The Mid-Island Coin Club,
Meetings: The second Thursday of every month at 7:00 p.m. ,
A.B.C. Restaurant, Mary Ellen Drive, north Nanaimo , B.C.

Dues: $12 per year

Mailing Address:

Mid-Island Coin Club, c/o West Coast Stamp & Coin,
4061 Norwell Drive ,
Nanaimo , B.C. V9T 1Y8

Executive Officers:

President: Felix Stawski
Vice-President: Joan Ryan
Treasurer: Joan Ryan
Secretary & Editor: Wayne Jacobs
Directors: Bruce Bell, Art Doswell, Bill Lane
Webmaster: (www.rightclickhome.com) Rob Tallone

   

MICCy  Speaks:

 

With this meeting and issue of the Mid-Island Coin Club Numismatic Journal , we have reached a couple of milestones. On December 11, 2001, our club held its founding meeting, making that of March, 2010, our 100th meeting since "founding" (101st since the "exploratory" and 99th "general" meeting" - take your pick). At another meeting held less than a month previously, exploring the feasibility of a coin club in this area, the question of a club newsletter was also advanced and, accordingly, the founding meeting also saw the appearance of a "Preliminary Issue" of our Journal . Therefore, counting this "preliminary" number, the one you now hold in your hands is also our 100th issue . At this rate, the 1000 milestone of both meeting and issues will not occur until the year 2085 and I give full warning: I'm retiring before then.

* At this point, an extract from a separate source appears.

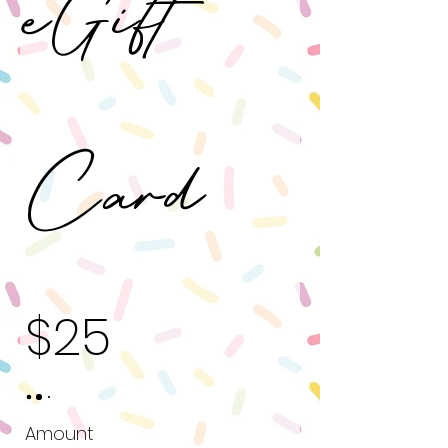
eGift
Card
$25
Amount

We have a treat this month: our guest speaker will be Chief Petty Officer Randy Scott, RCN, Comox, who will give a presentation entitled "Tokens and Medallions of the Canadian Navy's Pacific Fleet". Dontchamissit.

A reminder: The auction catalogue for George Manz's Auction #8 (April 17) is now on line and can be downloaded at: www.georgemanzcoins.com if you have the more recent version of the Adobe Acrobat Reader. If not, a free version may be downloaded at:

http://www.adobe.com/products/acrobat/readstep2.html Have a look.

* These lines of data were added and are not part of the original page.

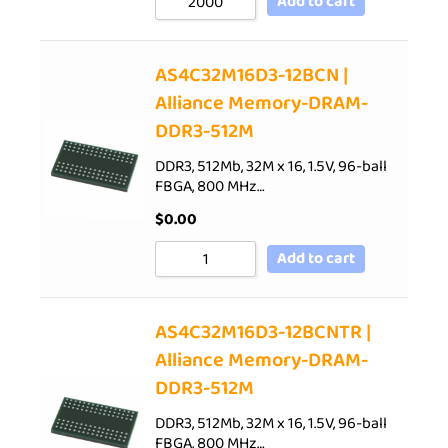
Add to cart
AS4C32M16D3-12BCN |
Alliance Memory-DRAM-
DDR3-512M
DDR3, 512Mb, 32M x 16, 1.5V, 96-ball
FBGA, 800 MHz…
$
0.00
Add to cart
AS4C32M16D3-12BCNTR |
Alliance Memory-DRAM-
DDR3-512M
DDR3, 512Mb, 32M x 16, 1.5V, 96-ball
FBGA, 800 MHz…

Unhappily, we have to note another empty chair at our club with the passing of longtime member Bert Bates on February 5. Until the last few months, Bert was a steady attendee at our meetings and a noted collector of Trade Dollars as well as all those other unusual pieces that we lump under "exonumia". He will be greatly missed.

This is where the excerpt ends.